Dr. de Brouwer explains that this scan type also “makes it possible to see the hippocampus in different anatomical planes; for example, from top to bottom, right to left, and front to back.”

The team examined the multiplanar brain CT scans of around 2,000 people who had attended a hospital memory clinic in the Netherlands during 2009–2015. The age of the patients ranged between 45 and 96 years. Their average age was 78.

The CT scans had all been performed as part of diagnostic tests that also included assessment of cognitive function.

The researchers had two goals in mind for their study. One was to investigate any links between risk factors known to cause vascular problems — such as smoking, diabetes, and high blood pressure — and hippocampal calcifications.

The other goal of the study was to discover whether calcium buildup in the hippocampus has an effect on cognitive function.

When they analyzed the CT scans, the scientists found that 19 percent of all the study participants had calcifications in their hippocampus.

They also discovered that “older age,” smoking, and diabetes “were associated with the presence of hippocampal calcifications.”
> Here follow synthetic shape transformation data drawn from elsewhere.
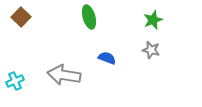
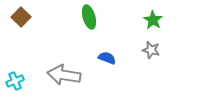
green star: rotated 18 degrees counterclockwise
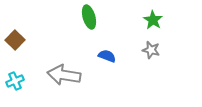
brown square: moved 6 px left, 23 px down
blue semicircle: moved 2 px up
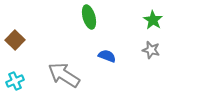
gray arrow: rotated 24 degrees clockwise
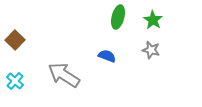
green ellipse: moved 29 px right; rotated 30 degrees clockwise
cyan cross: rotated 24 degrees counterclockwise
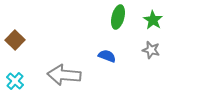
gray arrow: rotated 28 degrees counterclockwise
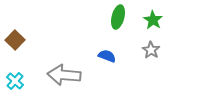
gray star: rotated 18 degrees clockwise
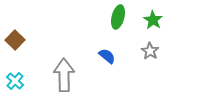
gray star: moved 1 px left, 1 px down
blue semicircle: rotated 18 degrees clockwise
gray arrow: rotated 84 degrees clockwise
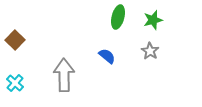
green star: rotated 24 degrees clockwise
cyan cross: moved 2 px down
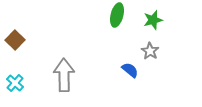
green ellipse: moved 1 px left, 2 px up
blue semicircle: moved 23 px right, 14 px down
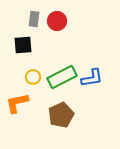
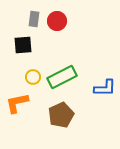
blue L-shape: moved 13 px right, 10 px down; rotated 10 degrees clockwise
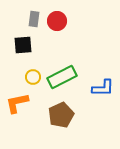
blue L-shape: moved 2 px left
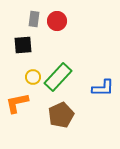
green rectangle: moved 4 px left; rotated 20 degrees counterclockwise
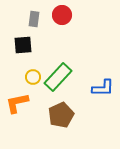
red circle: moved 5 px right, 6 px up
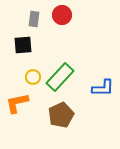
green rectangle: moved 2 px right
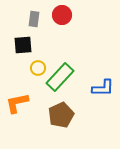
yellow circle: moved 5 px right, 9 px up
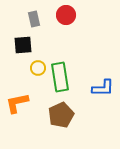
red circle: moved 4 px right
gray rectangle: rotated 21 degrees counterclockwise
green rectangle: rotated 52 degrees counterclockwise
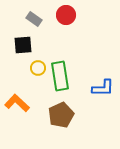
gray rectangle: rotated 42 degrees counterclockwise
green rectangle: moved 1 px up
orange L-shape: rotated 55 degrees clockwise
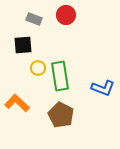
gray rectangle: rotated 14 degrees counterclockwise
blue L-shape: rotated 20 degrees clockwise
brown pentagon: rotated 20 degrees counterclockwise
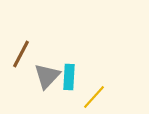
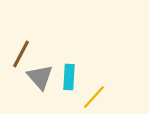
gray triangle: moved 7 px left, 1 px down; rotated 24 degrees counterclockwise
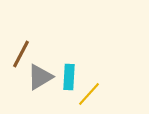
gray triangle: rotated 40 degrees clockwise
yellow line: moved 5 px left, 3 px up
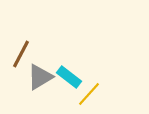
cyan rectangle: rotated 55 degrees counterclockwise
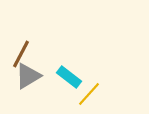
gray triangle: moved 12 px left, 1 px up
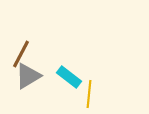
yellow line: rotated 36 degrees counterclockwise
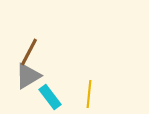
brown line: moved 8 px right, 2 px up
cyan rectangle: moved 19 px left, 20 px down; rotated 15 degrees clockwise
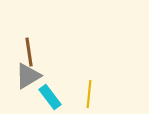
brown line: rotated 36 degrees counterclockwise
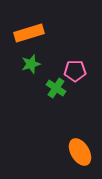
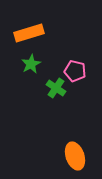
green star: rotated 12 degrees counterclockwise
pink pentagon: rotated 15 degrees clockwise
orange ellipse: moved 5 px left, 4 px down; rotated 12 degrees clockwise
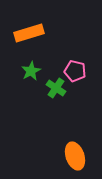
green star: moved 7 px down
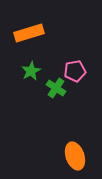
pink pentagon: rotated 25 degrees counterclockwise
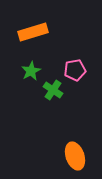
orange rectangle: moved 4 px right, 1 px up
pink pentagon: moved 1 px up
green cross: moved 3 px left, 2 px down
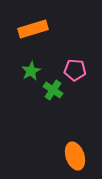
orange rectangle: moved 3 px up
pink pentagon: rotated 15 degrees clockwise
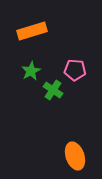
orange rectangle: moved 1 px left, 2 px down
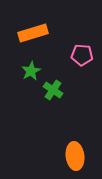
orange rectangle: moved 1 px right, 2 px down
pink pentagon: moved 7 px right, 15 px up
orange ellipse: rotated 12 degrees clockwise
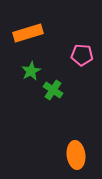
orange rectangle: moved 5 px left
orange ellipse: moved 1 px right, 1 px up
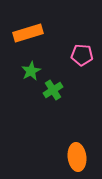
green cross: rotated 24 degrees clockwise
orange ellipse: moved 1 px right, 2 px down
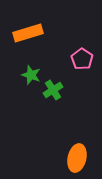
pink pentagon: moved 4 px down; rotated 30 degrees clockwise
green star: moved 4 px down; rotated 24 degrees counterclockwise
orange ellipse: moved 1 px down; rotated 20 degrees clockwise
The study design did not permit the scientists to be sure that smoking and diabetes actually raise the risk of hippocampal calcifications.
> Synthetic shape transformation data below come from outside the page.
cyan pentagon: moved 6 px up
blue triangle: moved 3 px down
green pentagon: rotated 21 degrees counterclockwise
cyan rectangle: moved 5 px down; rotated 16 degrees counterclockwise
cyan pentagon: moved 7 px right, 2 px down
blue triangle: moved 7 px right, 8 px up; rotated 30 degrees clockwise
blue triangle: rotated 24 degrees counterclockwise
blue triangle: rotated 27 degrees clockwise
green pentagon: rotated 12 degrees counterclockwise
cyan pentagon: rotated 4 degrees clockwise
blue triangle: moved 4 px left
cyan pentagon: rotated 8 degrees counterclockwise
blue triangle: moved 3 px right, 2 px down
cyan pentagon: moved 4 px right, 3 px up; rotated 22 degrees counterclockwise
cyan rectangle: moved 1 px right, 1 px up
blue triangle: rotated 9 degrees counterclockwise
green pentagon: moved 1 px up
However, Dr. de Brouwer says that they “do think that smoking and diabetes are risk factors.”

There is evidence to suggest that hippocampal calcifications are a hallmark of vascular disease and “[i]t is well-known that smoking and diabetes are risk factors for cardiovascular disease,” she adds.

The team was puzzled that the study found no links between calcium buildup in the hippocampus and cognitive function.

Dr. de Brouwer suggests that this could have been due to some of the limitations of their methods and design.

One limitation, for example, was the fact that there was no “control group” of healthy subjects; all the participants were patients at a memory clinic and had disorders ranging from cognitive impairment to vascular dementia and Alzheimer’s disease.

Another explanation might lie in the fact that there are several layers in the hippocampus, “and it is possible that the calcifications [found in the study] did not damage the hippocampal structure that is important for memory storage,” notes Dr. de Brouwer.

She and her colleagues are now expanding the research to include other groups in a bid to better understand how calcium buildup in the hippocampus might impact cognitive function.

It is […] likely that smoking and diabetes are risk factors for hippocampal calcifications.”